Fue una sorpresa, al llegar a Palma hace un mes, ver en el Auditòrium el anuncio de un concierto de Grigory Sokolov, uno de los mejores pianistas del mundo. Acostumbrado a lamentar la programación alimenticia de cultura popular que suele ofrecer esa sala impresionante, una de las mejores de Europa, donde de niño, gracias a mi madre, había asistido a mis primeros conciertos de música clásica, me entusiasmé y avisé a todo el que quiso escucharme. El concierto fue apoteósico. Sokolov es uno de los pocos intérpretes verdaderamente radicales que quedan. Por su temple circunspecto y su actitud reverencial, recuerda a Sviatoslav Richter -otro ruso que parecía tocar desde otro planeta-, aunque su estilo se parezca más al de Arthur Rubinstein. Lo mismo que Sergiu Celibidache, quizá el mejor director de orquesta de la segunda mitad del siglo XX, Sokolov desconfía de las grabaciones y prefiere tocar sólo en vivo. La ejecución, en la primera parte del concierto, de dos sonatas de Mozart fue espléndida y muy delicada, pero la experiencia más honda llegó con las sonatas de Beethoven, ya en la segunda parte, sobre todo con la 111, la última que compuso y la más difícil, escrita -como sus últimos cuartetos de cuerda, como la novena sinfonía, como la Missa Solemnis-, muy cerca de la muerte. Y eso se nota y requiere de un tremendo riesgo por parte de los intérpretes. Thomas Mann le dedicó a esa pieza unas páginas memorables -bien es verdad que fusilando cartas de Adorno- en su Doktor Faustus. La sonata sólo tiene dos movimientos. Como la última sinfonía de Bruckner, no puede tener un tercero y último porque la muerte es muda y ya no suena, sobre todo a partir del romanticismo, cuando se extinguieron los últimos dioses. Y a ese devastador silencio se encaminan cada una de las notas. Sokolov consiguió transmitir, en la arietta final, esa sensación de hondo vacío que sólo se abre en presencia de lo sagrado. Es algo que ocurre muy pocas veces y que casi no se puede describir. El público lo notó y Sokolov les dio cinco bises para distraerles de lo que Nietzsche llamó el mysterium tremendum.
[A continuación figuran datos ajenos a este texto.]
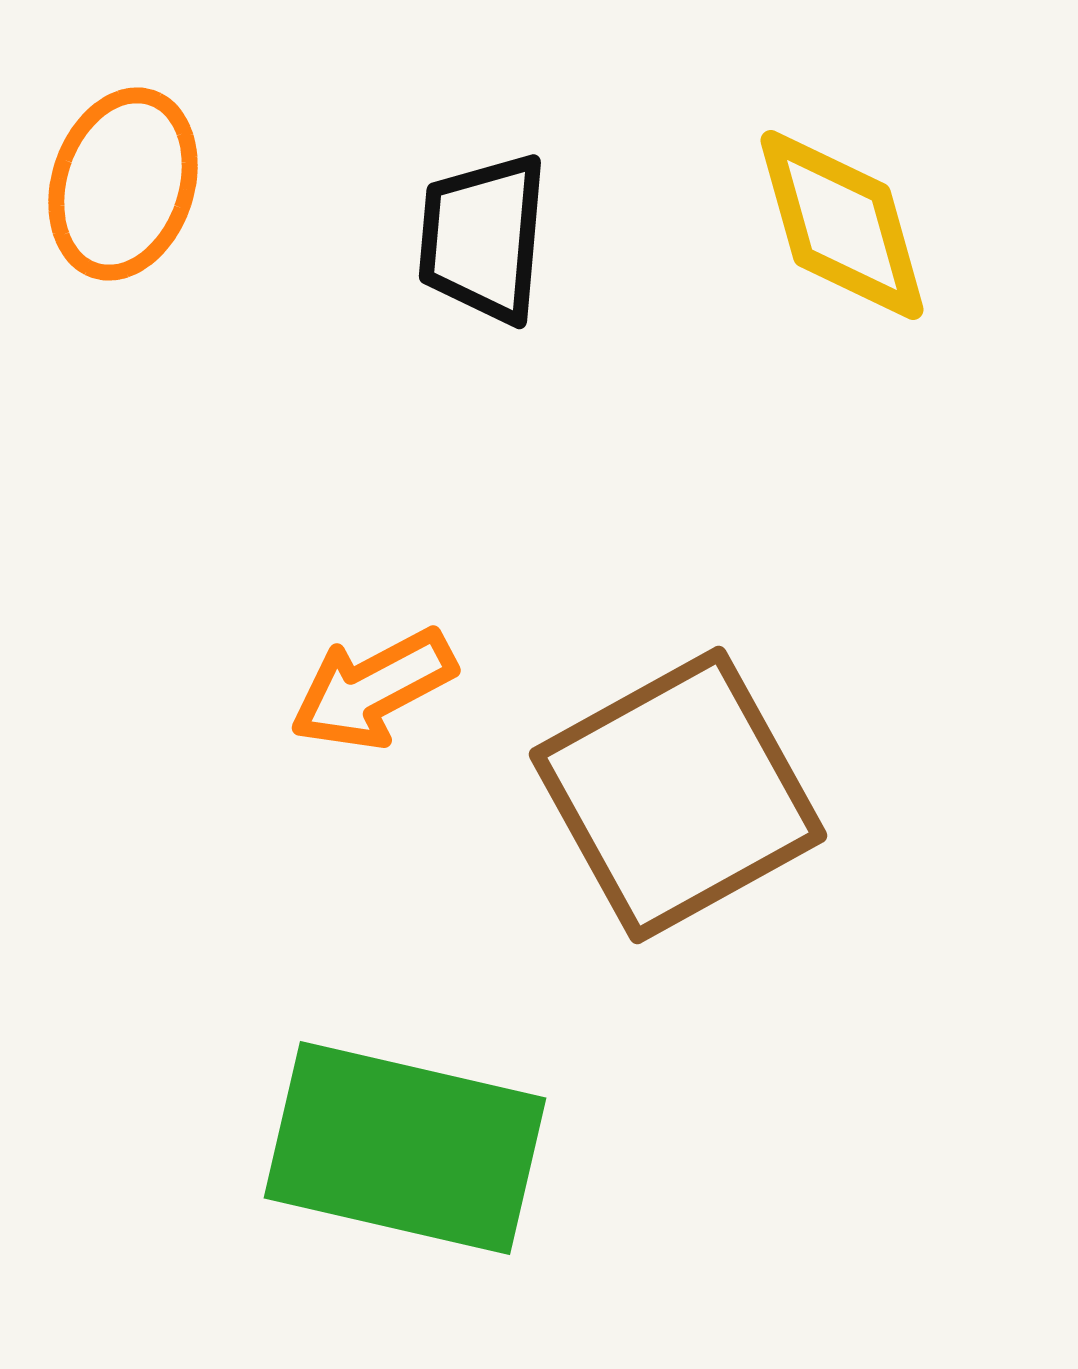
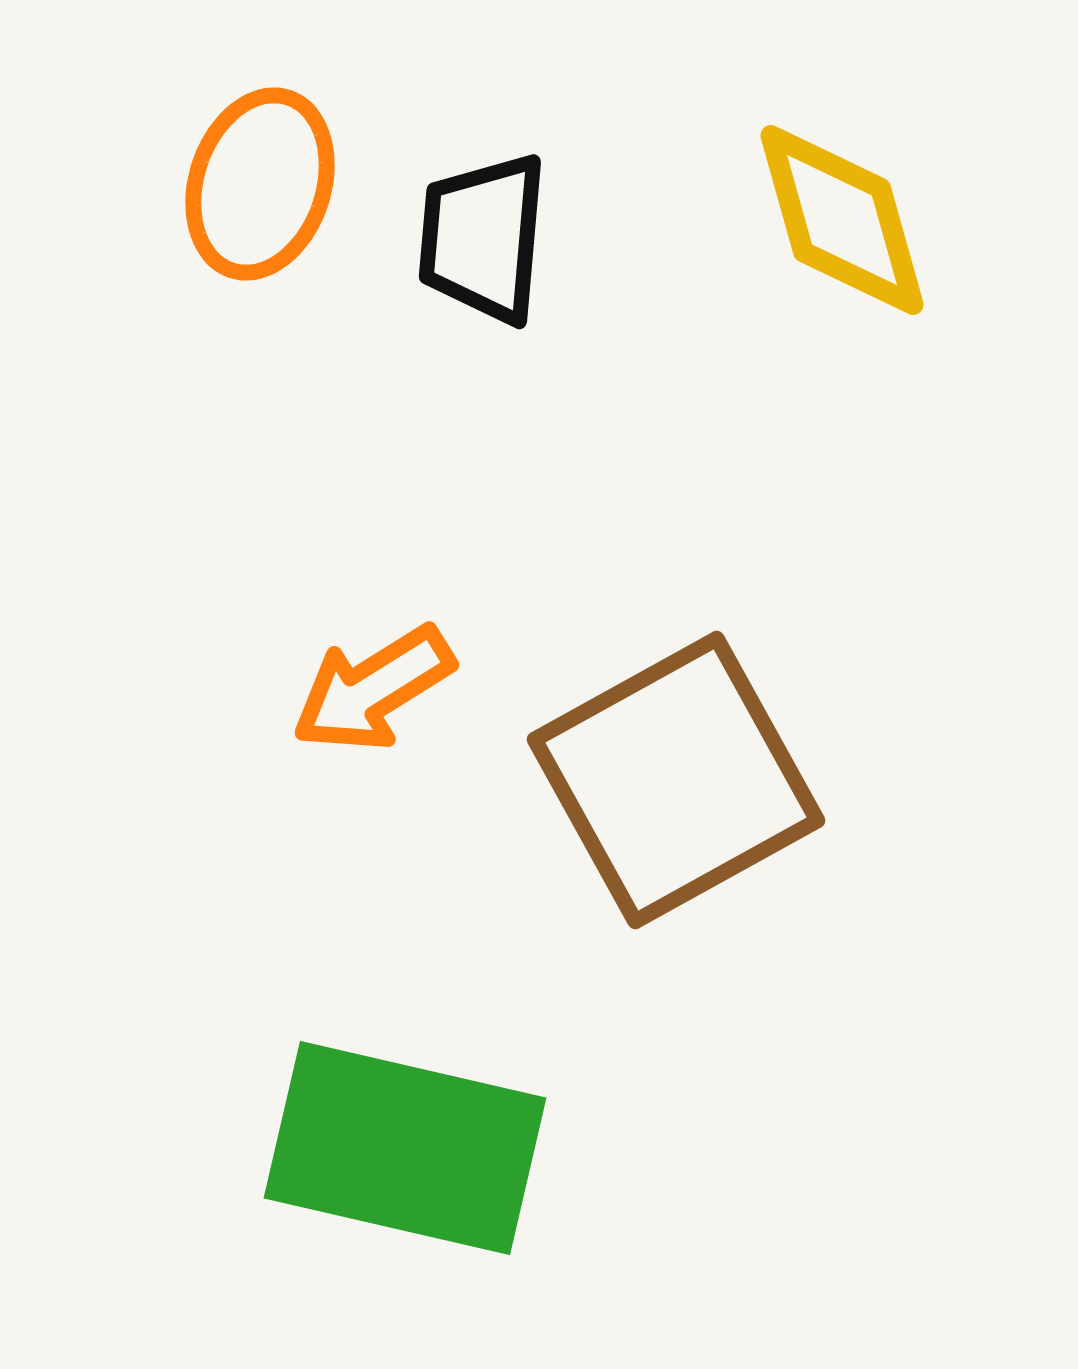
orange ellipse: moved 137 px right
yellow diamond: moved 5 px up
orange arrow: rotated 4 degrees counterclockwise
brown square: moved 2 px left, 15 px up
Durante la pausa del intermedio, en el bar del Auditorium, asomado a la bahía de Palma, pensaba que aquel edificio, levantado gracias a la tenacidad y la pasión por la música de Marc Ferragut, inspirado en el Royal Festival Hall de Londres y diseñado por Luis Martínez-Feduchi -abuelo de mi amigo, el también arquitecto Luis Feduchi, uno de los más cultos y refinados de este país- no era sólo uno de los mejores de Europa, con una acústica incomparable, sino también un resto de una ciudad que podría haber sido y no fue, como le dije a José Carlos Llop, uno de los happy few que estaba seguro de encontrarme. Me acordaba de lo que me contaba mi madre sobre las primeras temporadas de aquel teatro. Imaginaba la inauguración, en 1969, con la Filarmónica de von Karajan, los conciertos de la Filarmónica de Viena bajo la dirección de Karl Böhm, la llegada de la compañía entera de la Ópera de Graz para escenificar la tetralogía de Wagner, las actuaciones de solistas como Rubinstein o Misha Dichter. Nacido con la democracia, no pude vivir ese inicial esplendor, apagado luego por la áspera realidad de una isla que a menudo desprecia cuanto ignora y que se ha entregado ciegamente al turismo y a la barbarie de la especulación urbanística. Desde la terraza del Auditòrium, imaginaba también el espectro de la ópera de Calatrava, esa horterada proyectada por Jaume Matas, representante de lo peor que ha dado esta sociedad y contrafigura de Marc Ferragut, un hombre culto que lo dio todo para que los mallorquines tuviéramos un templo dedicado a la música y las artes escénicas. A sus descendientes hay que agradecerles que durante la pasada noche del 10 de agosto, al menos, todo lo que soñó el fundador del Auditòrium sonara otra vez gracias a las prodigiosas manos de Sokolov. Y a la ciudadanía (no aplaudan, por favor, entre movimientos) y a nuestros representantes políticos habría que pedirles que tomaran conciencia de nuestro patrimonio cultural y de la importancia que para el ser humano tiene eso que George Steiner llamó "el gran privilegio del ser que es la gran música".